All of the goals are relevant to New Zealand and its people as we endure poverty and hunger in this country, we have a growing intolerance towards gender inequalities and everyday inequities, we seek true environmental sustainability so that we have clean water along with affordable and clean energy, and we are addressing climate change through plans to reduce carbon emissions, seeking alternative sources of energy such as solar and geo-thermal and the planting of trees on a grand scale over the next 10 years as announced recently by our new government.

As a country, New Zealand continues to invest heavily in its infrastructure and economic growth, while it is widely recognised that sustainable and vibrant communities are a key factor in achieving social harmony. We have the opportunity to collaborate more effectively however – sharing information and resources, avoiding duplication of services and learning from each other.

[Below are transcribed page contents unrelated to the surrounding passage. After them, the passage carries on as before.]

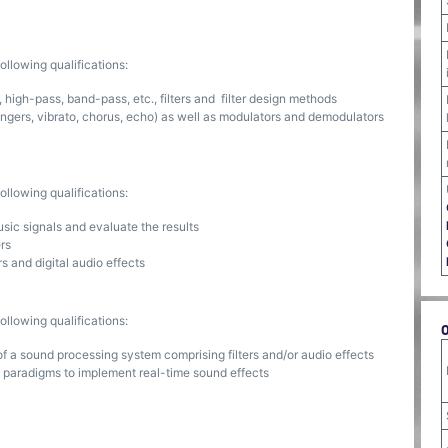
llowing qualifications:
 high-pass, band-pass, etc., filters and filter design methods
angers, vibrato, chorus, echo) as well as modulators and demodulators
llowing qualifications:
sic signals and evaluate the results
ers
rs and digital audio effects
llowing qualifications:
f a sound processing system comprising filters and/or audio effects
 paradigms to implement real-time sound effects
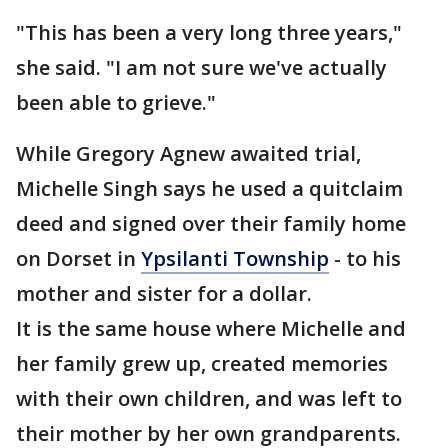
"This has been a very long three years,"
she said. "I am not sure we've actually
been able to grieve."
While Gregory Agnew awaited trial,
Michelle Singh says he used a quitclaim
deed and signed over their family home
on Dorset in
Ypsilanti Township
- to his
mother and sister for a dollar.
It is the same house where Michelle and
her family grew up, created memories
with their own children, and was left to
their mother by her own grandparents.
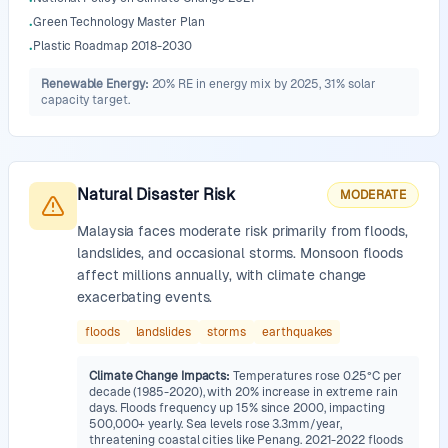
•
Green Technology Master Plan
•
Plastic Roadmap 2018-2030
•
Renewable Energy
:
20% RE in energy mix by 2025, 31% solar
capacity target.
Natural Disaster Risk
MODERATE
Malaysia faces moderate risk primarily from floods,
landslides, and occasional storms. Monsoon floods
affect millions annually, with climate change
exacerbating events.
floods
landslides
storms
earthquakes
Climate Change Impacts
:
Temperatures rose 0.25°C per
decade (1985-2020), with 20% increase in extreme rain
days. Floods frequency up 15% since 2000, impacting
500,000+ yearly. Sea levels rose 3.3mm/year,
threatening coastal cities like Penang. 2021-2022 floods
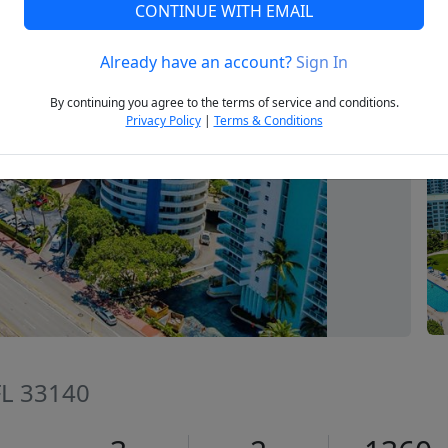
CONTINUE WITH EMAIL
Already have an account?
Sign In
Next
By continuing you agree to the terms of service and conditions.
Privacy Policy
|
Terms & Conditions
FL 33140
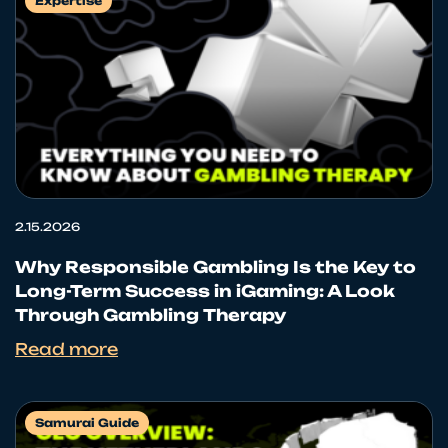
Expertise
2.15.2026
Why Responsible Gambling Is the Key to
Long-Term Success in iGaming: A Look
Through Gambling Therapy
Read more
Samurai Guide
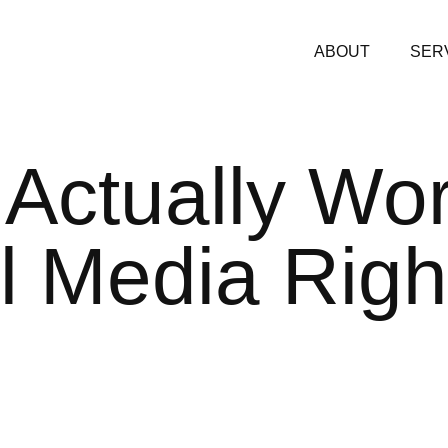
ABOUT
SER
Actually Wo
l
Media Righ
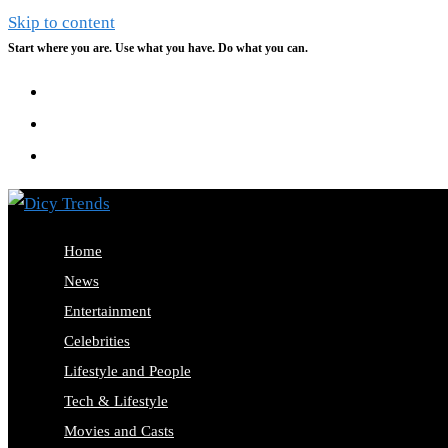
Skip to content
Start where you are. Use what you have. Do what you can.
Home
News
Entertainment
Celebrities
Lifestyle and People
Tech & Lifestyle
Movies and Casts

From an environmental perspective the quality of life on land and in our rivers, waterways and oceans has always been important to New Zealanders as awareness and knowledge continues to rise, as does our intolerance towards pollution and harm to our eco-systems.

Many of New Zealand’s cooperatives, in particular those from the agri-producer sector, are now investing heavily into achieving true environmental sustainability. Fonterra reports that over 98 percent of the length of defined waterways in New Zealand now have dairy cattle permanently excluded via fencing, plantings and other systems. Ballance Agri-Nutrients and Ravensdown are utilising satellite-controlled technologies in ensuring the right amount of fertiliser is applied on the right pastures and at the right time. Other initiatives from our agriproducer co-operatives include raising low-carbon greenhouse gas emissions through innovation and infrastructure, co-generation and the more efficient use of energy, minimising waste from farm to consumer including the recycling of packaging and the introduction of Farm Environment Plans that focus on reducing the impact of farming and manufacturing on the environment.